How to Scrape G2 Reviews Using Python

Scrape G2 reviews with python using this simple tutorial

Want to scrape G2 reviews without getting blocked? Then you’re in the right place!

As a trusted source of information, G2 is a go-to resource for businesses to research and evaluate genuine user reviews and ratings for software products and services, and to manage their software stacks.

However, G2 has implemented robust security measures, including heavy use of CAPTCHA challenges, making it highly challenging to scrape data from the site.

Collect Customer Feedback from All Major Review Sites

Review sites use heavy anti-scraping mechanisms.
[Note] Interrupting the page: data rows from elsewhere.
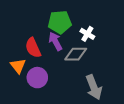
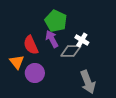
green pentagon: (60, 22) -> (56, 21), turned 30
white cross: (87, 34) -> (82, 40), moved

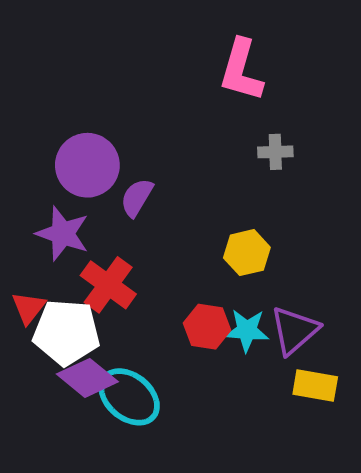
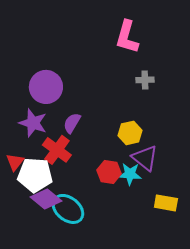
purple semicircle: (137, 197) -> (72, 123), moved
purple triangle: (294, 330) -> (145, 158), moved, turned -40

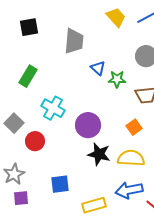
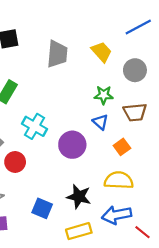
yellow trapezoid: (116, 17) -> (101, 52), moved
blue triangle: (98, 68) -> (100, 122), moved
black star: (99, 154) -> (79, 197), moved
blue square: (60, 184) -> (42, 208), turned 30

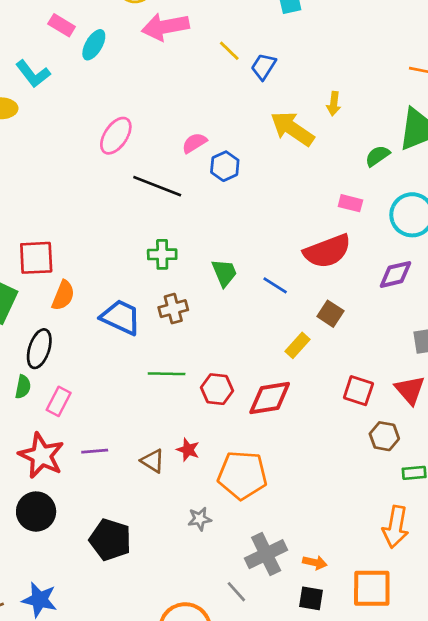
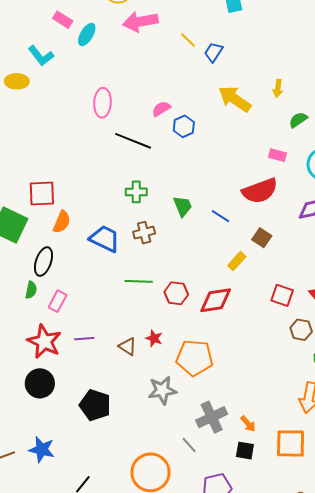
yellow arrow: (334, 104) -> (278, 88), moved
pink ellipse: (116, 136) -> (102, 103), turned -32
gray star: (200, 519) -> (162, 390), size x1.6
orange arrow: (315, 562) -> (248, 424), turned 36

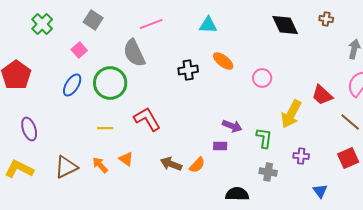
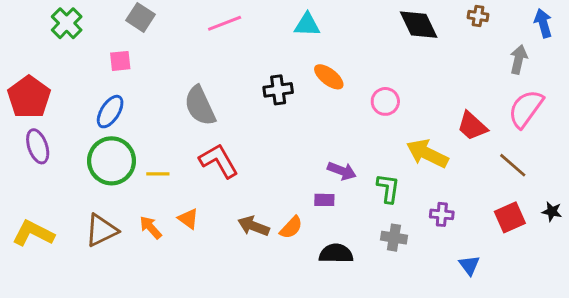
pink square: (79, 50) -> (120, 61), turned 35
gray semicircle: (134, 53) -> (200, 106), moved
green circle: (110, 83) -> (112, 161), moved
yellow arrow: (291, 114) -> (427, 154), turned 88
purple ellipse: (29, 129) -> (38, 146), moved
black semicircle: (237, 194) -> (336, 254), moved

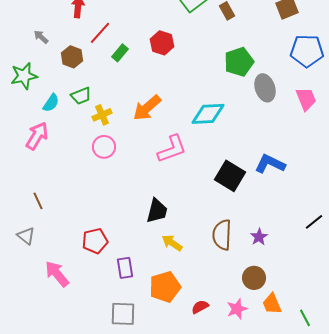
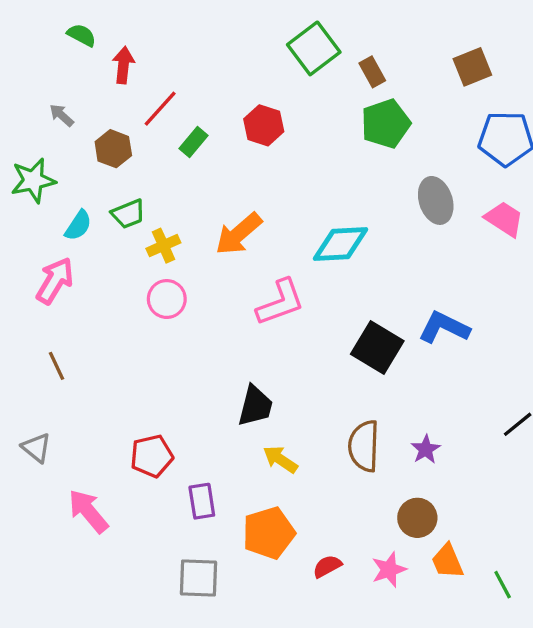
green pentagon: (239, 62) -> (386, 124), moved
pink trapezoid: (306, 99) -> (504, 219), turned -35
brown line: (38, 201) -> (57, 366), moved

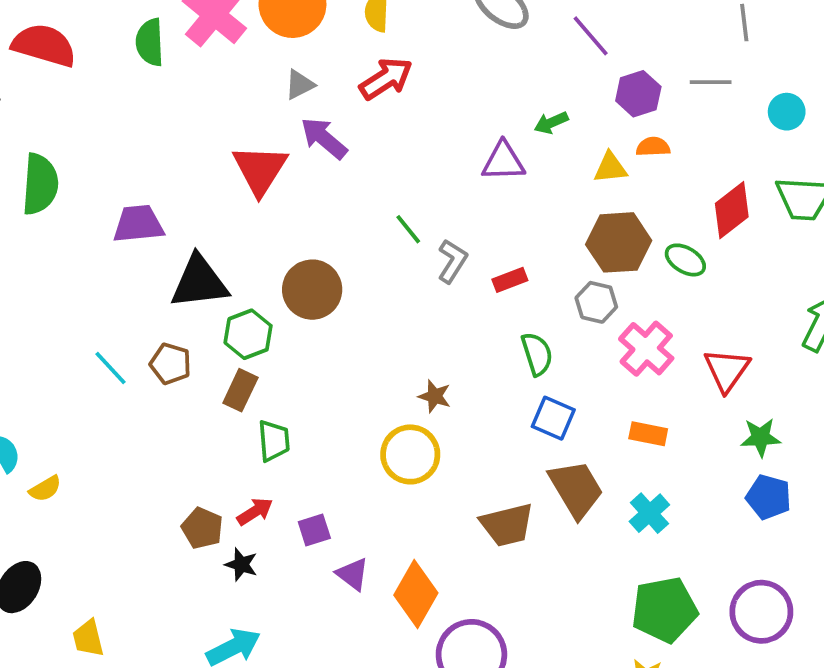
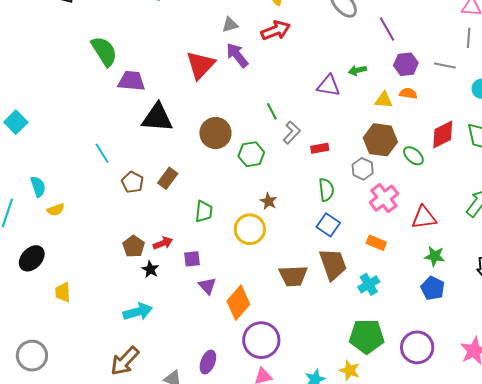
green semicircle: (40, 184) -> (104, 51), moved, turned -48
green hexagon: (248, 334) -> (251, 154), moved
brown pentagon: (171, 364) -> (132, 182), moved
red triangle: (727, 370) -> (424, 218), turned 36
green trapezoid: (274, 441) -> (204, 211), moved

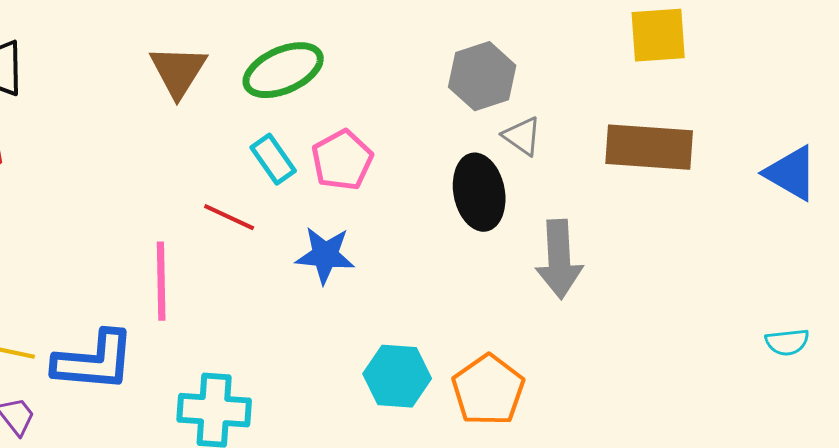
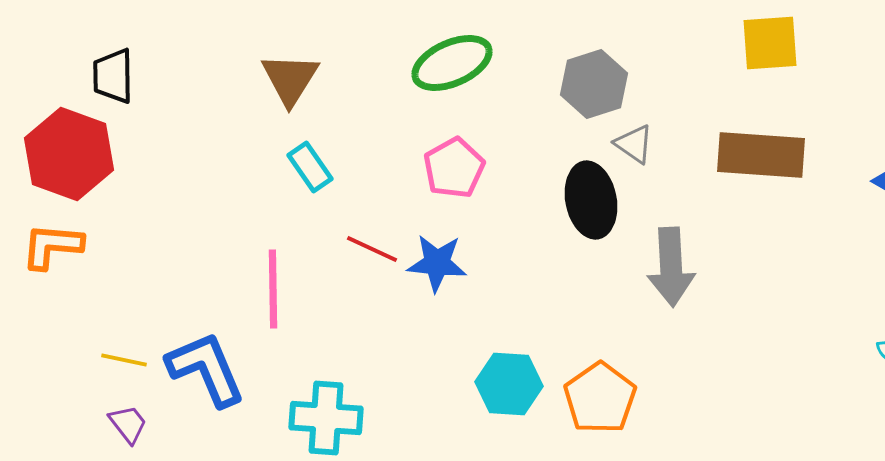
green ellipse: (283, 70) -> (452, 63), moved
cyan rectangle: (273, 159) -> (310, 167), moved
red line: (229, 217) -> (372, 249), moved
blue L-shape: (94, 361) -> (206, 369), turned -118

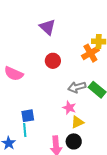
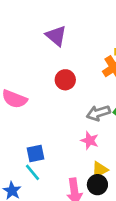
yellow triangle: (77, 122) -> (100, 170), moved
cyan line: (25, 130) -> (32, 172), turned -32

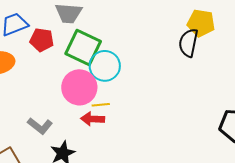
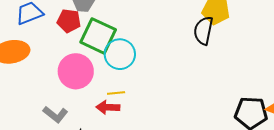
red pentagon: (42, 40) -> (69, 21), moved
pink circle: (79, 87) -> (76, 71), moved

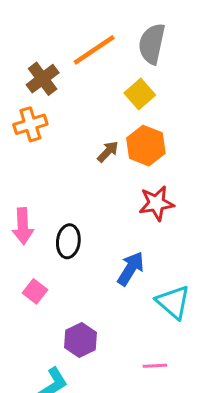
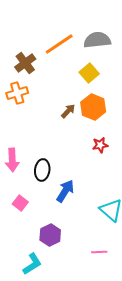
gray semicircle: (152, 44) -> (97, 40), turned 72
red star: (156, 203) -> (100, 145), size x0.7
blue arrow: (131, 269) -> (65, 191), moved

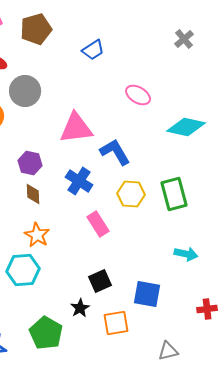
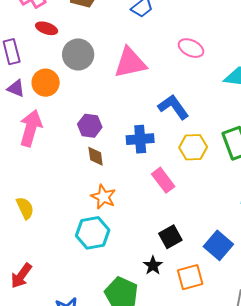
pink triangle: (76, 128) -> (130, 63), moved
blue cross: (79, 181) -> (140, 139), turned -32
blue square: (147, 294) -> (218, 245), turned 36

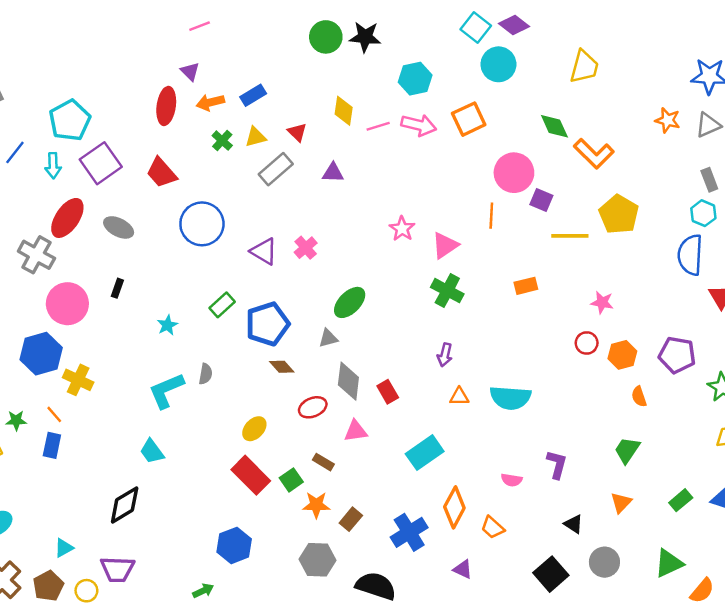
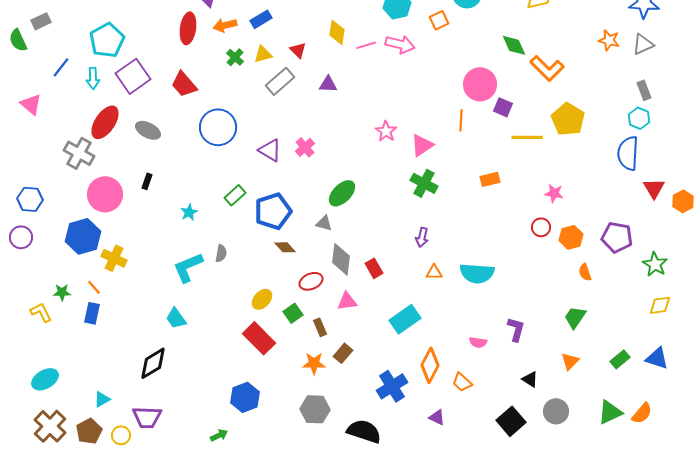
orange square: (469, 119) -> (439, 20), moved, size x0.7
gray triangle: (328, 338) -> (324, 223), turned 30
brown rectangle: (323, 462) -> (320, 327), turned 36
green square: (291, 480) -> (293, 313), moved
brown rectangle: (351, 519) -> (343, 353), moved
orange semicircle: (702, 591) -> (642, 413), moved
Bypass them with a simple API call.

In this article, we’ll show you how to collect product reviews from G2 without risking a ban from the site, allowing you to export data into a JSON file for easy analysis.

TL;DR: Full G2 Software Product Review Python Scraper

For those in a hurry, here’s the full Python script we’re making in this tutorial:

	import requests
	from bs4 import BeautifulSoup
	import json
	
	API_KEY = "Your_API_Key"
	url = "https://www.g2.com/products/scraper-api/reviews"
	
	payload = {"api_key": API_KEY, "url": url}
	
	html = requests.get("https://api.scraperapi.com", params=payload)
	
	soup = BeautifulSoup(html.text, "lxml")
	
	# Initialize the results dictionary
	results = {"product_name": "", "number_of_reviews": "", "reviews": []}
	
	# Extracting the product name
	product_name_element = soup.select_one(".product-head__title a")
	results["product_name"] = (
		product_name_element.get_text(strip=True)
		if product_name_element
		else "Product name not found"
	)
	
	# Extracting the number of reviews
	reviews_element = soup.find("li", {"class": "list--piped__li"})
	results["number_of_reviews"] = (
		reviews_element.get_text(strip=True)
		if reviews_element
		else "Number of reviews not found"
	)
	
	# Loop through each review element
	for review in soup.select(".paper.paper--white.paper--box"):
		review_data = {}
	
		# Extracting the username
		username_element = review.find("a", {"class": "link--header-color"})
		review_data["username"] = (
			username_element.get_text(strip=True)
			if username_element
			else "No username found"
		)
	
		# Extracting the review summary
		summary_element = review.find("h3", {"class": "m-0 l2"})
		summary_text = (
			summary_element.get_text(strip=True) if summary_element else "No summary found"
		)
		review_data["summary"] = summary_text.replace('"', "")
	
		# Extracting the review
		user_review_element = review.find("div", itemprop="reviewBody")
		review_data["review"] = (
			user_review_element.get_text(strip=True)
			if user_review_element
			else "No review found"
		)
	
		# Extracting the review date
		review_date_element = review.find("time")
		review_data["date"] = (
			review_date_element.get_text(strip=True)
			if review_date_element
			else "No date found"
		)
	
		# Extracting the review URL
		review_url_element = review.find("a", {"class": "pjax"})
		review_data["url"] = (
			review_url_element["href"] if review_url_element else "No URL found"
		)
	
		# Extracting the rating
		rating_element = review.find("meta", itemprop="ratingValue")
		review_data["rating"] = (
			rating_element["content"] if rating_element else "No rating found"
		)
	
		# Add the review data to the reviews list
		results["reviews"].append(review_data)
	
	# Writing results to a JSON file
	with open("G2_reviews.json", "w", encoding="utf8") as f:
		json.dump(results, f, indent=2)
	
	print("Data written to G2_reviews.json")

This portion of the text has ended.